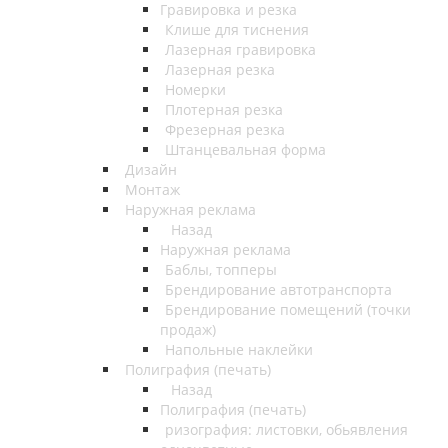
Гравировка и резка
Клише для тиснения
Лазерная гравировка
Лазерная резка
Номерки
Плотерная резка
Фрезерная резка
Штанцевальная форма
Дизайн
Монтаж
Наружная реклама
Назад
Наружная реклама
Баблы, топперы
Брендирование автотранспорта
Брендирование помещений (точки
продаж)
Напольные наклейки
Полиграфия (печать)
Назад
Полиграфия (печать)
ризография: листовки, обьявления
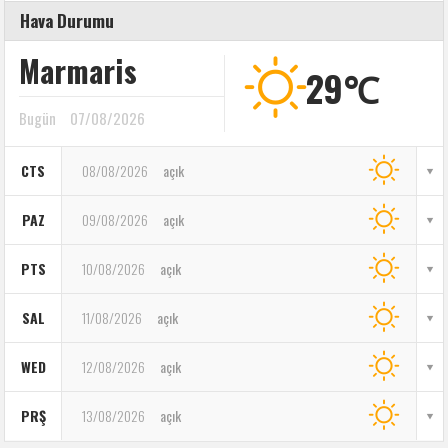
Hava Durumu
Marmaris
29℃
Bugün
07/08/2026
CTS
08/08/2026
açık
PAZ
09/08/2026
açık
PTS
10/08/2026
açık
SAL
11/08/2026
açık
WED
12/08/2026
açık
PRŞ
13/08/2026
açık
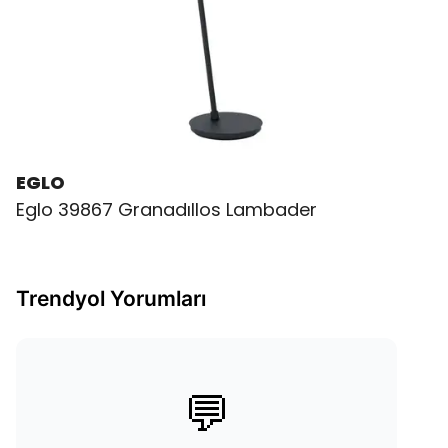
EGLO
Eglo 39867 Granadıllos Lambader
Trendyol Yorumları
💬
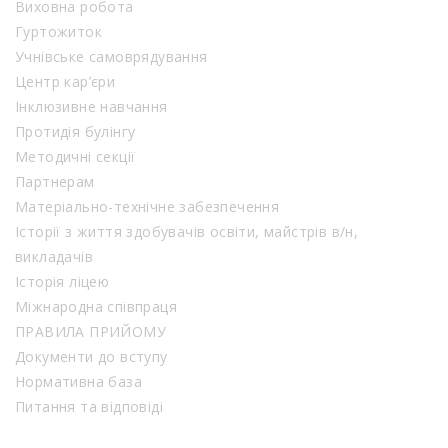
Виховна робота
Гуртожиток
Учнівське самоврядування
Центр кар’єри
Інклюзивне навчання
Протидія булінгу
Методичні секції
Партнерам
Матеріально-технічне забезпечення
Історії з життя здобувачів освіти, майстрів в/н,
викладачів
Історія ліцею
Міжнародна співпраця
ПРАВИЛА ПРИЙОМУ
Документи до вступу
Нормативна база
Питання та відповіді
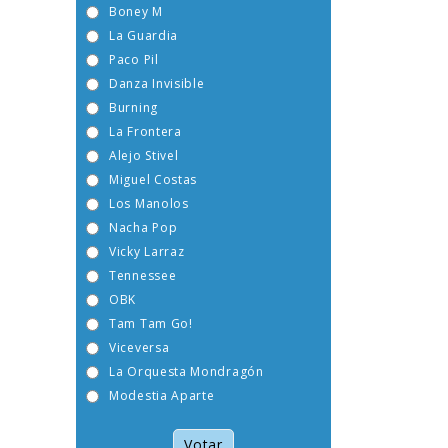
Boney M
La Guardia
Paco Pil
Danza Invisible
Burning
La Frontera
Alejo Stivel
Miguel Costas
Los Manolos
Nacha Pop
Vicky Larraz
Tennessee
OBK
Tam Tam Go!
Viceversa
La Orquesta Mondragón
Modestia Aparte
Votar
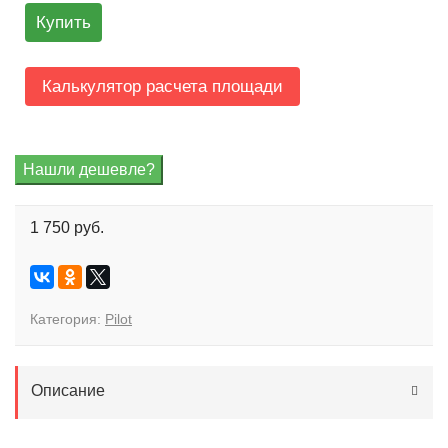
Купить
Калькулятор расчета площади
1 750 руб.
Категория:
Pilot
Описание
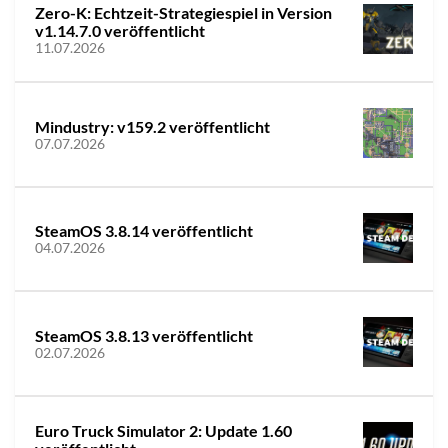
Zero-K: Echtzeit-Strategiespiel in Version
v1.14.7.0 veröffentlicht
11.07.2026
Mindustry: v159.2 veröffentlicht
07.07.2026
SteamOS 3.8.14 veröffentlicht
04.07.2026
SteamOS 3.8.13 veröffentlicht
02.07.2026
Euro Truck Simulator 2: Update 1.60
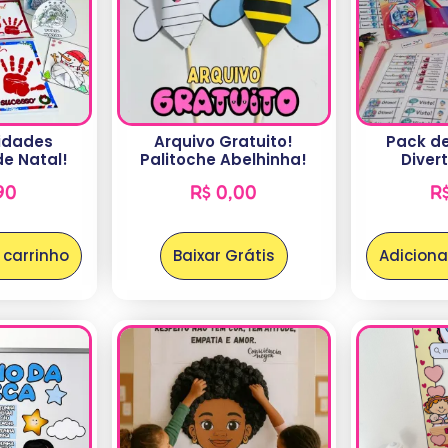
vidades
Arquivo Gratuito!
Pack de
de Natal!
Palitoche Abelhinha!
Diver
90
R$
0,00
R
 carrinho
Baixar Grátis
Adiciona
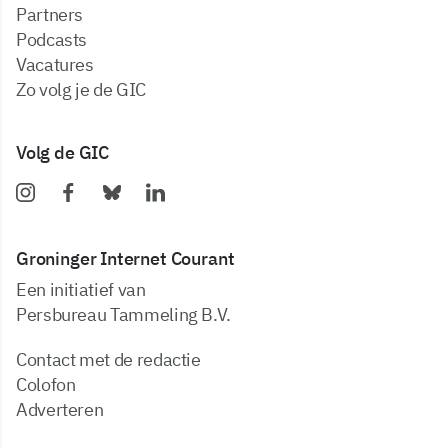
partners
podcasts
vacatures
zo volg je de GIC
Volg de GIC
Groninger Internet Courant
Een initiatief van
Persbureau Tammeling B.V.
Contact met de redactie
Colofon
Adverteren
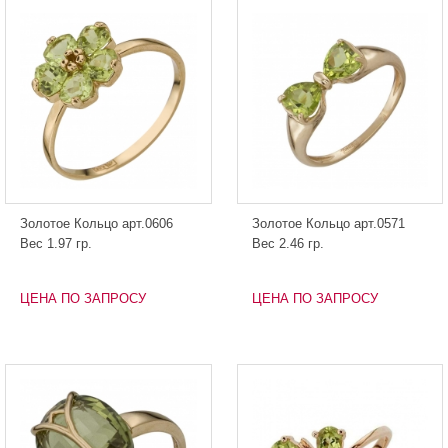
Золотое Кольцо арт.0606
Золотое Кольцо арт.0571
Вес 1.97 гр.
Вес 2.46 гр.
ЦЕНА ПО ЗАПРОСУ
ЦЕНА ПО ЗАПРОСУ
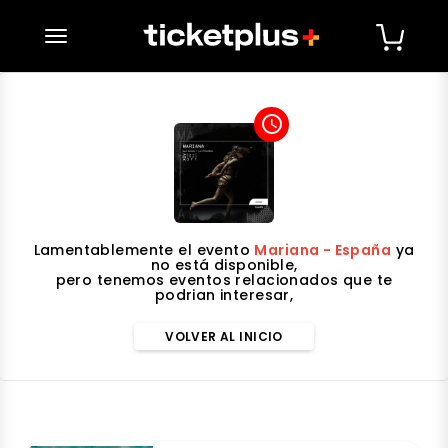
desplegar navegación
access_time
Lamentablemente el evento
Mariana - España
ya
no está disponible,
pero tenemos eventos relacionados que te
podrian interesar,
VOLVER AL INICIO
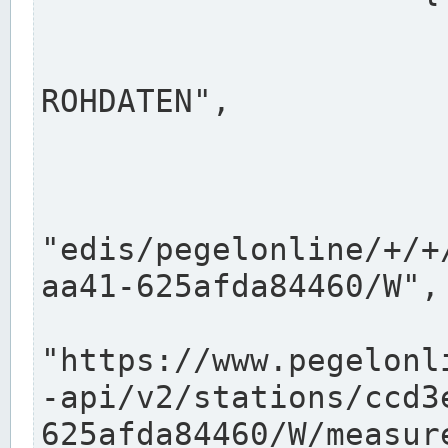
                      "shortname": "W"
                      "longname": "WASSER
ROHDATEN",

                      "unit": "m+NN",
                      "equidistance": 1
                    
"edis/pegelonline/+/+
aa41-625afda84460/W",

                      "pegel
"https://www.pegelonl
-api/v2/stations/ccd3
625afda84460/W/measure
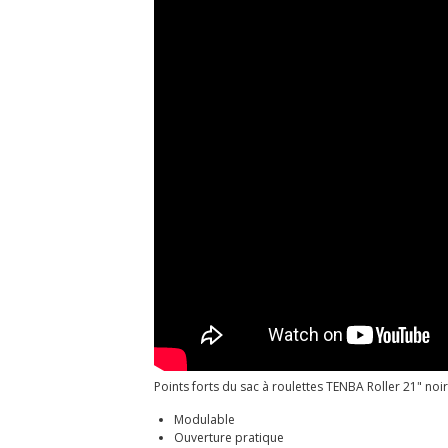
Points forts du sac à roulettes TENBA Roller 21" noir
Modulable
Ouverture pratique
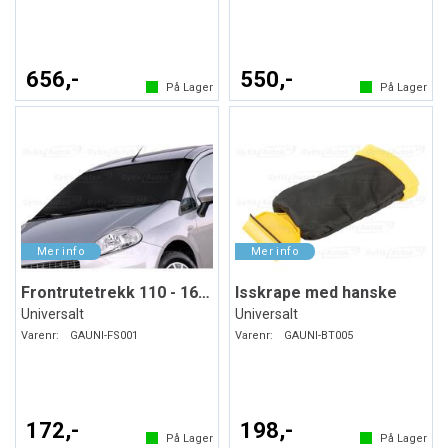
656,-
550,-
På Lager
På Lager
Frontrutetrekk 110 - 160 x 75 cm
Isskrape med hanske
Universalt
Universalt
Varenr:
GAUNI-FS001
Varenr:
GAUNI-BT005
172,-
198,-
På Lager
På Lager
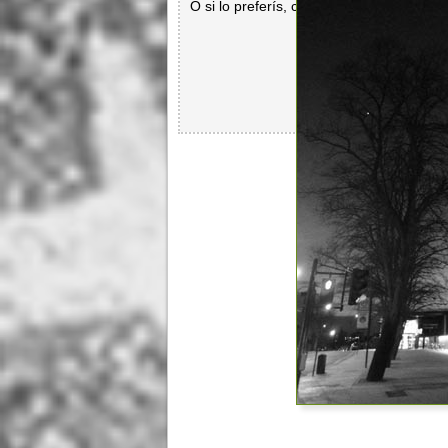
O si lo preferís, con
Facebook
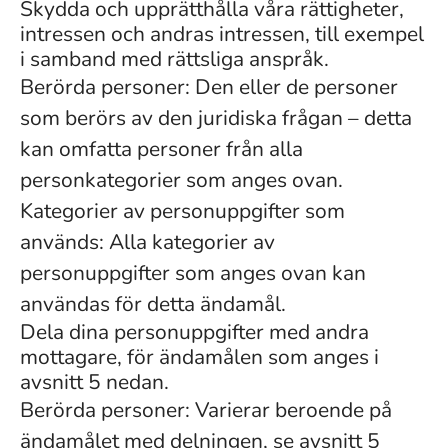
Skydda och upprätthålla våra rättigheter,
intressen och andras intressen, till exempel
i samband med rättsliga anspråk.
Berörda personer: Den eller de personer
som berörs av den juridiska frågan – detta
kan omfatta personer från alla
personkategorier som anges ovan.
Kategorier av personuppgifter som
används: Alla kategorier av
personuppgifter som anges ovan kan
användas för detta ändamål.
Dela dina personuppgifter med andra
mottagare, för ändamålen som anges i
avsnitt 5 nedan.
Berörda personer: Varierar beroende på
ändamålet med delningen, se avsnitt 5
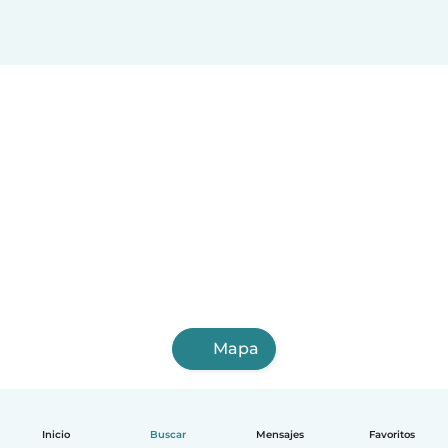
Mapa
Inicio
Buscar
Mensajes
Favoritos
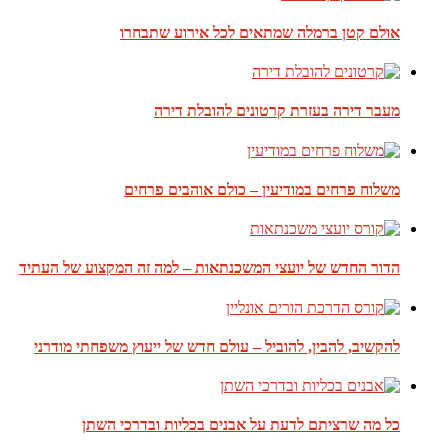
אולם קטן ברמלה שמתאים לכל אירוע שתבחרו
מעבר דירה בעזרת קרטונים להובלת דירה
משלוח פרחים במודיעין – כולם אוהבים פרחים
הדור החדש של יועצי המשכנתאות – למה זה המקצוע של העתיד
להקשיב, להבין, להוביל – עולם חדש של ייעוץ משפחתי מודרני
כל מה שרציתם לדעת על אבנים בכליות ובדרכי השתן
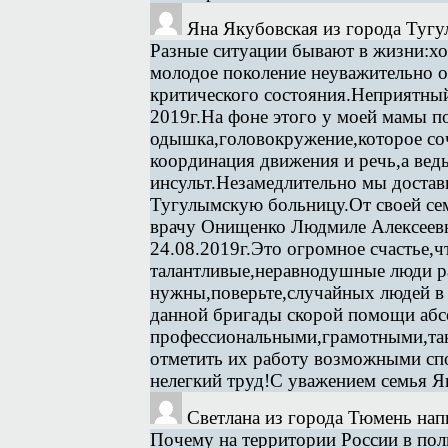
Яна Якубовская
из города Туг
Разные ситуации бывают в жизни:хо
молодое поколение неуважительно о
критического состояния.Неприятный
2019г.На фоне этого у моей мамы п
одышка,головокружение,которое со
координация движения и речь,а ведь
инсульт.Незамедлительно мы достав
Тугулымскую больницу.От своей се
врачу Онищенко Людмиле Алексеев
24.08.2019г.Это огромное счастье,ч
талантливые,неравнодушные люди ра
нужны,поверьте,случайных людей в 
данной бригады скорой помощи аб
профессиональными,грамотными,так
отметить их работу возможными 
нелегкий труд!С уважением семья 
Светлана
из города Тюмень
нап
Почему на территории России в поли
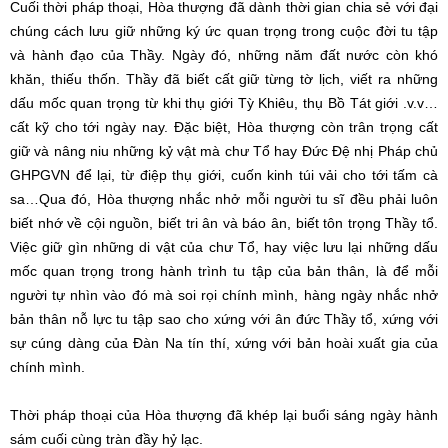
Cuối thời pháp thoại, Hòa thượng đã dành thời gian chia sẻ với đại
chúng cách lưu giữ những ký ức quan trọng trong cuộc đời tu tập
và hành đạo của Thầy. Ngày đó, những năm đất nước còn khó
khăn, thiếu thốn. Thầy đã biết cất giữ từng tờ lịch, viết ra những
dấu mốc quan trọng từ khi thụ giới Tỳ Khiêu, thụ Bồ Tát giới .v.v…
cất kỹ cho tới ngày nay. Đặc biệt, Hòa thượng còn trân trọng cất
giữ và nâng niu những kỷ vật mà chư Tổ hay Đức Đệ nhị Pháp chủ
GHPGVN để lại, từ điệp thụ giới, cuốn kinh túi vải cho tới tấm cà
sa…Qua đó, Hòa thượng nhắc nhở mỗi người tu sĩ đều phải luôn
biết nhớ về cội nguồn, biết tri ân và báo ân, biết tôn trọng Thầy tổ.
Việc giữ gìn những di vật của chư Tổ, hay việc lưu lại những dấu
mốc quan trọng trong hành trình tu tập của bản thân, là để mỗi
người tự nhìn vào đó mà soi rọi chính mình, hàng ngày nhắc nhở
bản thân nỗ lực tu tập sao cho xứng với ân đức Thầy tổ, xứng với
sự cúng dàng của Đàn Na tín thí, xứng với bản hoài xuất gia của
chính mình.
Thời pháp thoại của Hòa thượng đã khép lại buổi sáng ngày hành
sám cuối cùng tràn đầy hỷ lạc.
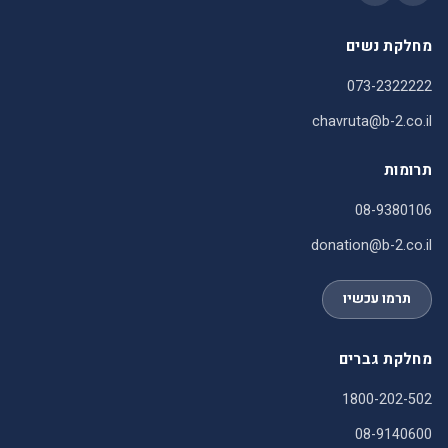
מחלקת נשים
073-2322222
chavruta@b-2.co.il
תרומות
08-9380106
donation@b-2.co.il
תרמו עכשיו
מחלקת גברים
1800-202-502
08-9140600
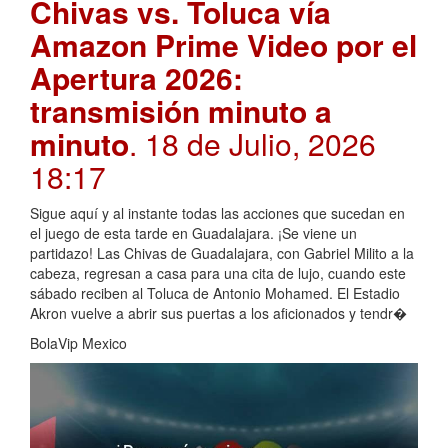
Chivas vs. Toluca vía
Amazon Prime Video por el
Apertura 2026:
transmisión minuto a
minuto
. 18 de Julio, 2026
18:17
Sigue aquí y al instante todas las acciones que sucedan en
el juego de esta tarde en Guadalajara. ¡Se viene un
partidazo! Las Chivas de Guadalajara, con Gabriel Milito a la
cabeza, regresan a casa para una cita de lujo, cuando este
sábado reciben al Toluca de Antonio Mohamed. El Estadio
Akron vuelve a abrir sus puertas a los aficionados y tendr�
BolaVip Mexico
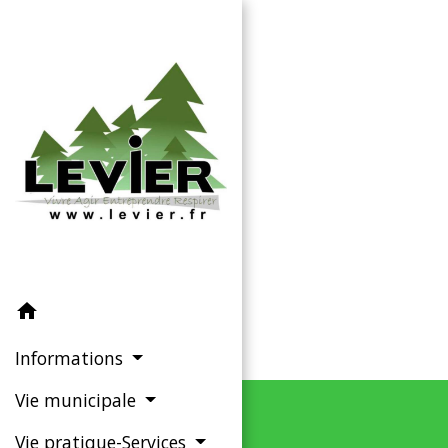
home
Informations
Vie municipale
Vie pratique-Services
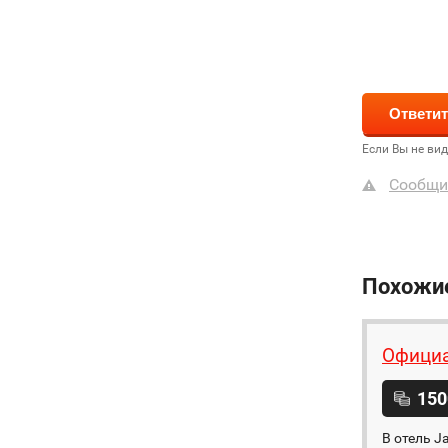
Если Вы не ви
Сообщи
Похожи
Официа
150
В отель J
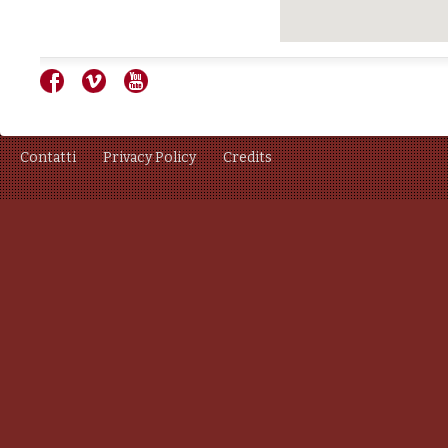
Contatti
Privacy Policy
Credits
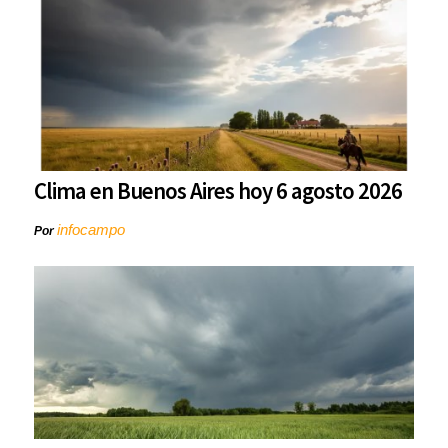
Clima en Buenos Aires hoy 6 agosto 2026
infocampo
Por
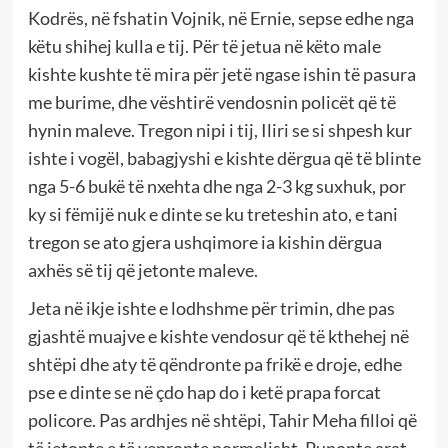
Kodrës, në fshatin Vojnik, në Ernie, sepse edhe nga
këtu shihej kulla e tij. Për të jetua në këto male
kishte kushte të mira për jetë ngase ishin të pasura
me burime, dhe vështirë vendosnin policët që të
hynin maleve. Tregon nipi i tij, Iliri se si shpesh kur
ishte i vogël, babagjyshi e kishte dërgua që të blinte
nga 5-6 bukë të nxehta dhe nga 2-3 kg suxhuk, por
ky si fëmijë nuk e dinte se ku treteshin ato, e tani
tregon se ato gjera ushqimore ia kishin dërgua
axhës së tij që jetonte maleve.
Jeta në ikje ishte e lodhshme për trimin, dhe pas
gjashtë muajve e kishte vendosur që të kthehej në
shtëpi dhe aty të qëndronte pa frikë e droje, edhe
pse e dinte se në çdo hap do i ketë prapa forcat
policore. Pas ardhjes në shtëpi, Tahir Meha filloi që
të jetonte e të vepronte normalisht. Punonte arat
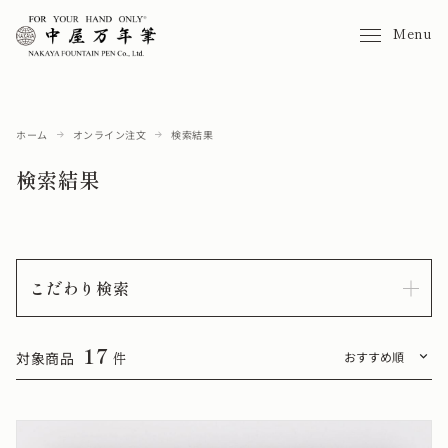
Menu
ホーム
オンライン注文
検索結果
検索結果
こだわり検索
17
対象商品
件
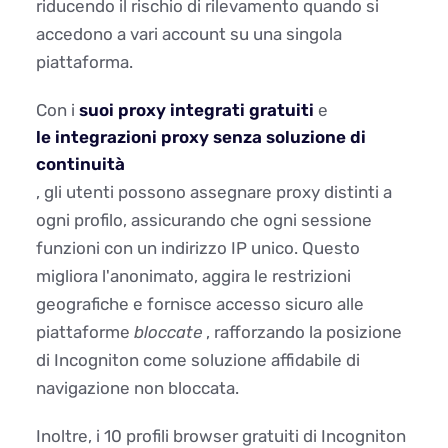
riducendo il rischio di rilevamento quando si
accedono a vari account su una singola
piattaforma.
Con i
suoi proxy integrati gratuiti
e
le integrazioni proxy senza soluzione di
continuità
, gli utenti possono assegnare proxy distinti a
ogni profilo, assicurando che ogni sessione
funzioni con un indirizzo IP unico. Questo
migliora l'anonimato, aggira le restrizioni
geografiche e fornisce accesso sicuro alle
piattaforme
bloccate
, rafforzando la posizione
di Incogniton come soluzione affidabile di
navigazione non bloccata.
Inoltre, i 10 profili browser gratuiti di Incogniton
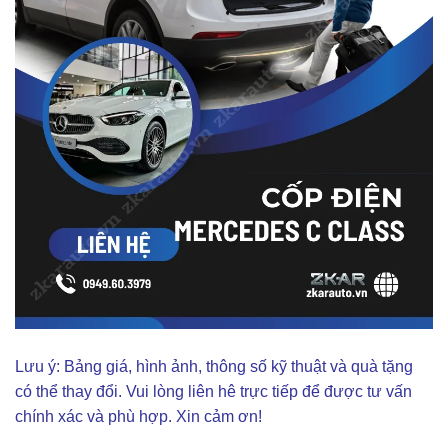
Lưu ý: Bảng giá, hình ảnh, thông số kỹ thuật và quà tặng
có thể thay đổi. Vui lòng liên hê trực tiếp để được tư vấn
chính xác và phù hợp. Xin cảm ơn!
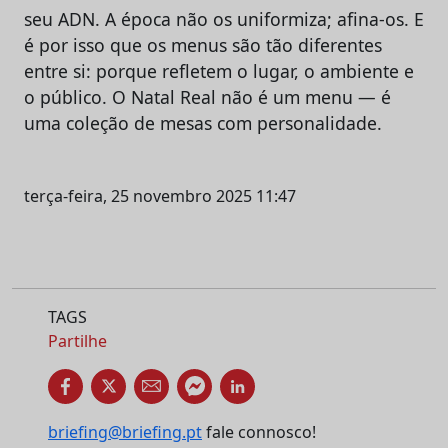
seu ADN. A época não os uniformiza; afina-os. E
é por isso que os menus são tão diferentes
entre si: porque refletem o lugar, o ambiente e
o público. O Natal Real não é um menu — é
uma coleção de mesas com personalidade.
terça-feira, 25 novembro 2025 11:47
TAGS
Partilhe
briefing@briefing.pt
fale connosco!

# # # # #

REQUIRED WORK => Copy out exactly, with no pictures, the lines of the data from the first one through the line bearing "Persbureau Tammeling B.V.".

SOLUTION =>
Гравировка и резка
Клише для тиснения
Лазерная гравировка
Лазерная резка
Номерки
Плотерная резка
Фрезерная резка
Штанцевальная форма
Дизайн
Монтаж
Наружная реклама
Назад
Наружная реклама
Баблы, топперы
Брендирование автотранспорта
Брендирование помещений (точки
продаж)
Напольные наклейки
Полиграфия (печать)
Назад
Полиграфия (печать)
ризография: листовки, обьявления
Hava Durumu
Marmaris
29℃
Bugün
07/08/2026
CTS
08/08/2026
açık
PAZ
09/08/2026
açık
PTS
10/08/2026
açık
SAL
11/08/2026
açık
WED
12/08/2026
açık
PRŞ
13/08/2026
açık
EGLO
Eglo 39867 Granadıllos Lambader
Trendyol Yorumları
💬
Виховна робота
Гуртожиток
Учнівське самоврядування
Центр кар’єри
Інклюзивне навчання
Протидія булінгу
Методичні секції
Партнерам
Матеріально-технічне забезпечення
Історії з життя здобувачів освіти, майстрів в/н,
викладачів
Історія ліцею
Міжнародна співпраця
ПРАВИЛА ПРИЙОМУ
Документи до вступу
Нормативна база
Питання та відповіді
Boney M
La Guardia
Paco Pil
Danza Invisible
Burning
La Frontera
Alejo Stivel
Miguel Costas
Los Manolos
Nacha Pop
Vicky Larraz
Tennessee
OBK
Tam Tam Go!
Viceversa
La Orquesta Mondragón
Modestia Aparte
Votar
Купить
Калькулятор расчета площади
1 750 руб.
Категория:
Pilot
Описание
Zero-K: Echtzeit-Strategiespiel in Version
v1.14.7.0 veröffentlicht
11.07.2026
Mindustry: v159.2 veröffentlicht
07.07.2026
SteamOS 3.8.14 veröffentlicht
04.07.2026
SteamOS 3.8.13 veröffentlicht
02.07.2026
Euro Truck Simulator 2: Update 1.60
vidades
Arquivo Gratuito!
Pack de
de Natal!
Palitoche Abelhinha!
Diver
90
R$
0,00
R
 carrinho
Baixar Grátis
Adiciona
partners
podcasts
vacatures
zo volg je de GIC
Volg de GIC
Groninger Internet Courant
Een initiatief van
Persbureau Tammeling B.V.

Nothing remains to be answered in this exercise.